Está fazendo uma vez, de dois em dois dias, e aí, meus amigos, a enxurrada é grande o suficiente pra que nem a melhor das fraldas aguente.

Estou pesquisando sobre isso, porque realmente me preocupei, chegamos a pensar que fosse um problema intestinal. E pesquisando descobri que essa alteração no “padrão de nº2” é super normal, na fase em que ele está.

Basicamente faz parte do amadurecimento intestinal da criança, e algumas ficam até uma semana sem fazer nadinha. E que se deve prestar atenção se o bebê está irritado, demonstrando dor, e se o cocô tem uma aparência normal. Resumindo, as informações que encontrei não dão alternativas além de esperar que o intestino regule naturalmente, pois é tudo normal.

Como identificar um problema intestinal no bebê?

É claro que há sinais de alerta, uma vez que cada bebê é de um jeito e acaba se tornando complicado saber se o que acontece com cada um é normal. A cor da fezes, por exemplo. Elas podem ser marrons, amarelas ou até mesmo esverdeadas (geralmente as fezes de crianças que tomam fórmula tendem a ser mais escuras), mas devem ter uma cor viva, nunca esbranquiçada.

Em caso de fezes esbranquiçadas deve-se procurar o pediatra, assim como em caso de sangue nas fezes.

Caso seu bebê seja recém nascido, é normal que nos primeiros dias o cocô dele seja pegajoso e difícil de limpar, de uma cor verde escura, quase preta. Esse é o mecônio, e tem essa aparência estranha por ser da época em que a criança estava no útero e só consumia o liquido amniótico. Conforme os dias passam, as fezes vão mudando até não restar nada do mecônio.
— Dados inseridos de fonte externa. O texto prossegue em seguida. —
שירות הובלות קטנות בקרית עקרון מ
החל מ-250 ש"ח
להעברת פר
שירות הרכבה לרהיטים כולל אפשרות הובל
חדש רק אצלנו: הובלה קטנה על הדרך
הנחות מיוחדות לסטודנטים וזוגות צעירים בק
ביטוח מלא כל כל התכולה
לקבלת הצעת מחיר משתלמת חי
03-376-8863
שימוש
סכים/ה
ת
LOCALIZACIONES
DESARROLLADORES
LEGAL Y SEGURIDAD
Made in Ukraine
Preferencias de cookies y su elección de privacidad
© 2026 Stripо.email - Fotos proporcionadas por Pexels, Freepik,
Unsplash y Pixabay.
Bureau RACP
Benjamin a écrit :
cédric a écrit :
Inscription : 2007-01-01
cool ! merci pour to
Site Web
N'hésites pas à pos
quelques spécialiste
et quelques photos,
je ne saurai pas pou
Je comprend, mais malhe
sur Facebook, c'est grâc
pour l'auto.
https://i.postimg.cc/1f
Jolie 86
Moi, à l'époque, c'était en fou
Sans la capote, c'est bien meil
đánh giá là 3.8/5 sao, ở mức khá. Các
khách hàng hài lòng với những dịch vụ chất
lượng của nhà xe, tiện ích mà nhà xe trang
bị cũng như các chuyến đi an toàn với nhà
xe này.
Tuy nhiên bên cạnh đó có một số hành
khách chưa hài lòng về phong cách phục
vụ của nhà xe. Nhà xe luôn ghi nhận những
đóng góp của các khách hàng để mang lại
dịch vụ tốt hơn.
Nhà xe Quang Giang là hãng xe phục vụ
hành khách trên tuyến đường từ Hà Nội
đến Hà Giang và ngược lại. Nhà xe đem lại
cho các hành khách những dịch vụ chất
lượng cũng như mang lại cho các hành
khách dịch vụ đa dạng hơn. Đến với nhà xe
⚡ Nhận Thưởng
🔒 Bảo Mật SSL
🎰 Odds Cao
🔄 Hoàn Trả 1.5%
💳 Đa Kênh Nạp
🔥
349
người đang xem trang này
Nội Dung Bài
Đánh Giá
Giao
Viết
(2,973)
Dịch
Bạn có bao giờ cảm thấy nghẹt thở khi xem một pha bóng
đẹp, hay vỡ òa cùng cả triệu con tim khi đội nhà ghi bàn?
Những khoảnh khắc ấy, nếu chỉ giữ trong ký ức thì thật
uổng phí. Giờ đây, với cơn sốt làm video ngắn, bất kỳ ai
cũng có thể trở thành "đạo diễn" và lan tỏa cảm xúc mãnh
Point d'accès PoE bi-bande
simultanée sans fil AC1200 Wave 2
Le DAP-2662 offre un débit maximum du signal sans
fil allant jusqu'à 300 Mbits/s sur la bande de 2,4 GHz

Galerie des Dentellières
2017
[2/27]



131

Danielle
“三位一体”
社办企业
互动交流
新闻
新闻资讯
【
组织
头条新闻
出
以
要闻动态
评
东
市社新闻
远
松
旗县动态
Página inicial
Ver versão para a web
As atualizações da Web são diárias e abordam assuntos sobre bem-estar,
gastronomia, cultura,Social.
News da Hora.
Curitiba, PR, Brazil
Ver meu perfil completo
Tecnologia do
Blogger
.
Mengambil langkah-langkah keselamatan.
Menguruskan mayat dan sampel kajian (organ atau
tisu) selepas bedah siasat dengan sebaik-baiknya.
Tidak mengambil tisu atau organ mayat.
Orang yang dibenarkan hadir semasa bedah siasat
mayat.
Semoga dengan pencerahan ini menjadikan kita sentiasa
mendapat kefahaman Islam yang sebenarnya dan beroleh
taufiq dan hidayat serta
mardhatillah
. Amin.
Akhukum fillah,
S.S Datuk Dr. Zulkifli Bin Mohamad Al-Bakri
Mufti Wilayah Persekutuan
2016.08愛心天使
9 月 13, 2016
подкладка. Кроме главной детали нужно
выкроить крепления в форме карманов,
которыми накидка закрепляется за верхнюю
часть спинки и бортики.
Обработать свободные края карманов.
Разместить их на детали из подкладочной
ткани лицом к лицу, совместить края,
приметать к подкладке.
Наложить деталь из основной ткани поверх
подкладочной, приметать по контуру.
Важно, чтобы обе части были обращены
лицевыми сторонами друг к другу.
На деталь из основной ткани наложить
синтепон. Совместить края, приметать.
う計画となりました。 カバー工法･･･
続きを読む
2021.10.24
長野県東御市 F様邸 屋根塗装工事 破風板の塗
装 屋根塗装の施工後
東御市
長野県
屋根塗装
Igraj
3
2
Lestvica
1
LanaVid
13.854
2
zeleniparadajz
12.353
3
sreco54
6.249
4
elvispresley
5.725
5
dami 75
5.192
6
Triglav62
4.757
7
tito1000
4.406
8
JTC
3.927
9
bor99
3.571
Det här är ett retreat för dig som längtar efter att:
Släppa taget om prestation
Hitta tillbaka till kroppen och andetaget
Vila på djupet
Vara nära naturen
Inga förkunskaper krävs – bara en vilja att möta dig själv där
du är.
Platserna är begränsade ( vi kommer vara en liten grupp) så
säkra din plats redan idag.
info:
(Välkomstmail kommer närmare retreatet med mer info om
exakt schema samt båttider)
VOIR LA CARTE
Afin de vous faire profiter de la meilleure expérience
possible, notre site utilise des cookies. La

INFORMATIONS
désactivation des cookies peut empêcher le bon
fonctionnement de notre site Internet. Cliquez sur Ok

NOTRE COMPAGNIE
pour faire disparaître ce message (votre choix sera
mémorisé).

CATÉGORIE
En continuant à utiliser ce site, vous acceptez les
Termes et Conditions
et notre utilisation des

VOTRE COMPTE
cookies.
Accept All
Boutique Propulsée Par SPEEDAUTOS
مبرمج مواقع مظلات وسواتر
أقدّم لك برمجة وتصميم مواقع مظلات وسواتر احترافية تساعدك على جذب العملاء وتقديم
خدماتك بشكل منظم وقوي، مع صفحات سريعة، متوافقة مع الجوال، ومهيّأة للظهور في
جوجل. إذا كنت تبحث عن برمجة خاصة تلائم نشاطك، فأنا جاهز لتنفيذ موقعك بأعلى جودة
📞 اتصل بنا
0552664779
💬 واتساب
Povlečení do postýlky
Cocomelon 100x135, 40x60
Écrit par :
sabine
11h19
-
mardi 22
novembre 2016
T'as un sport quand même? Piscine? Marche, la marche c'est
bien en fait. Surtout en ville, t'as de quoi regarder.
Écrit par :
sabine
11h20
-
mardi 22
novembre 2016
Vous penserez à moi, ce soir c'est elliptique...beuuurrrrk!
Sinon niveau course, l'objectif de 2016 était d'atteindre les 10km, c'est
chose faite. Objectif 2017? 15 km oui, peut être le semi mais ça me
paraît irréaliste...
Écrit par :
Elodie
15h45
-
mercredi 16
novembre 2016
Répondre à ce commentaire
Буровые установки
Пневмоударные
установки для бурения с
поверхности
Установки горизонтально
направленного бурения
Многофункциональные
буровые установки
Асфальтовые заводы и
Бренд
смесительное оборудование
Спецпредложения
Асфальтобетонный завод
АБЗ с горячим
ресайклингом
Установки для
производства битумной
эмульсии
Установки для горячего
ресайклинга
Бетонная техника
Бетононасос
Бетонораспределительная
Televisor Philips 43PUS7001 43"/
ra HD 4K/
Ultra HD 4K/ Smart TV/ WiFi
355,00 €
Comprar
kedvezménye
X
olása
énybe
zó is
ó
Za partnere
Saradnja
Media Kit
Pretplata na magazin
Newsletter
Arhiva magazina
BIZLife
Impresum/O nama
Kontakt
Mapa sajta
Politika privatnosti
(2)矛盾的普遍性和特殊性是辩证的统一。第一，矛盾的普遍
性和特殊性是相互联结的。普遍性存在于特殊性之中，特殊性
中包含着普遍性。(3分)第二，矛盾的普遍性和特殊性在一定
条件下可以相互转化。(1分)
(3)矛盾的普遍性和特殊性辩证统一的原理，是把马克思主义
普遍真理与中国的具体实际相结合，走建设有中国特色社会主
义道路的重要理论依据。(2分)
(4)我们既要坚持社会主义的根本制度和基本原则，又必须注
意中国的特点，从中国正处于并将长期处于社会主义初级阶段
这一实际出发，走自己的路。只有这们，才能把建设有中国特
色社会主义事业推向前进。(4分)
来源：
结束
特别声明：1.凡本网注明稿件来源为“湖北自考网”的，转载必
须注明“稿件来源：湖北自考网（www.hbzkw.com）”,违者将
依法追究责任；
Por mais que seja angustiante ver as fraldas sempre limpas, devemos sempre lembrar que bebês não são robôs, e que algumas coisas realmente fogem do que esperávamos.

E, sem indicação médica, não caia na tentação de dar ao seu bebê aquele chá que sua mãe e sua sogra vivem indicando (ou empurrando), muito menos algum remédio. Até mesmo aquele soluço chatíssimo é normal, então precisamos manter a calma e respeitar o tempo e o organismo de cada bebê. Tudo faz parte do desenvolvimento, e logo lembraremos de tudo com saudade, mesmo dos momentos aparentemente difíceis.